BANGLADESHI APPAREL US approves bill for safety accord

Garments used by US defence to comply with the accord

This file photo shows female garment workers sewing clothes at a garment factory in Dhaka.

The House of Representatives has approved a defence authorisation bill containing a measure that will require that military-branded garments made in Bangladesh and sold at base retail stores owned by the Department of Defence, known as exchanges, comply with an enforceable fire and building safety accord that will improve conditions in Bangladesh ready-made garment factories.

The amendment was authored by Reps Jan Schakowsky (D-Ill) and George Miller (D-Calif), said a news release of Representatives Jan Schakowsky (D-IL) published on June 14.

“We thank Chairman Buck McKeon and Ranking Member Adam Smith of Armed Services Committee for working with us to ensure that it was considered by the full House of Representatives,” said Schakowsky and Miller in a joint statement.

“Military-branded garments made for sale at base retail stores operated by the Department of Defence should uphold our nation’s core values and meet international labour standards.”

A number of garments and documents with Marine insignias were found in the rubble of the November 2012 Bangladesh Tazreen Fashions fire that killed 112 workers and reported by ABC News. Survivors have stated that the building’s exits were locked, forcing many to jump from the 3rd or 4th floor windows. Public data indicates that the Army-Air Force Exchange imported 124,000 pounds of garments last year from several garment factories in Bangladesh.

Garment worker safety in Bangladesh came to international attention after the April collapse of the Rana Plaza complex, which housed several garment factories.

More than 1,100 workers died and more than 2,500 were injured making it one of the deadliest industrial tragedies in history. So far, 50 international retail and fashion brands – mostly based in Europe and Canada – have signed onto the Accord on Fire and Building Safety in Bangladesh.

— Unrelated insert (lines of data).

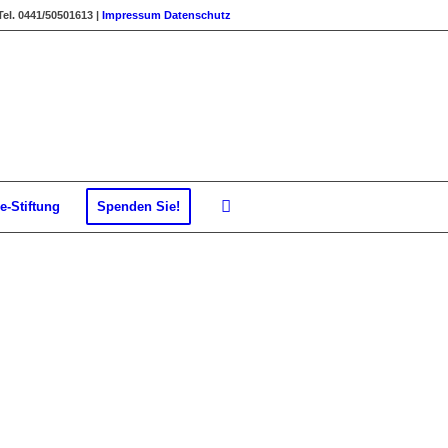
Tel. 0441/50501613 |
Impressum
Datenschutz
e-Stiftung
Spenden Sie!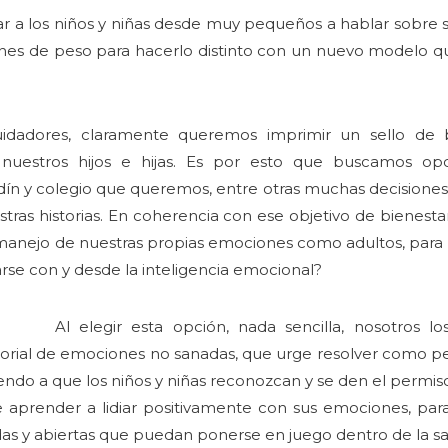
 a los niños y niñas desde muy pequeños a hablar sobre 
s de peso para hacerlo distinto con un nuevo modelo que
adores, claramente queremos imprimir un sello de 
a nuestros hijos e hijas. Es por esto que buscamos op
ardín y colegio que queremos, entre otras muchas decision
estras historias. En coherencia con ese objetivo de bienestar
anejo de nuestras propias emociones como adultos, para da
rse con y desde la inteligencia emocional?
Al elegir esta opción, nada sencilla, nosotros 
torial de emociones no sanadas, que urge resolver como 
do a que los niños y niñas reconozcan y se den el permiso 
e aprender a lidiar positivamente con sus emociones, pa
das y abiertas que puedan ponerse en juego dentro de la sa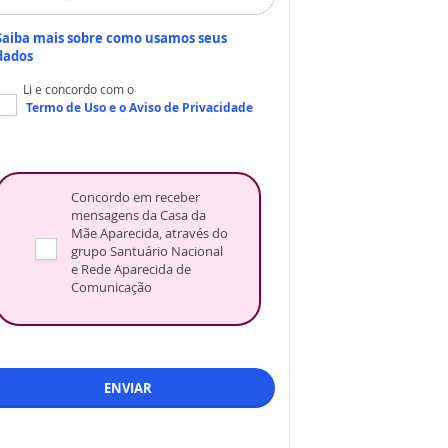
Saiba mais sobre como usamos seus
dados
Li e concordo com o
Termo de Uso
e o
Aviso de Privacidade
Concordo em receber
mensagens da Casa da
Mãe Aparecida, através do
grupo Santuário Nacional
e Rede Aparecida de
Comunicação
ENVIAR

While three US brands have signed onto the accord, most other major US companies like Wal-Mart and GAP have declined to participate in the international effort to improve building safety. Specifically, the amendment says:

* Military exchanges that sell their own branded garments which are made in Bangladesh must join or abide by the conditions of the Accord on Fire and Building Safety in Bangladesh; and

* Military exchanges that license production of their own brands or sell at retail other branded garments shall provide a preference in selection of vendors to those which are signatories to the Accord on Fire and Building Safety in Bangladesh.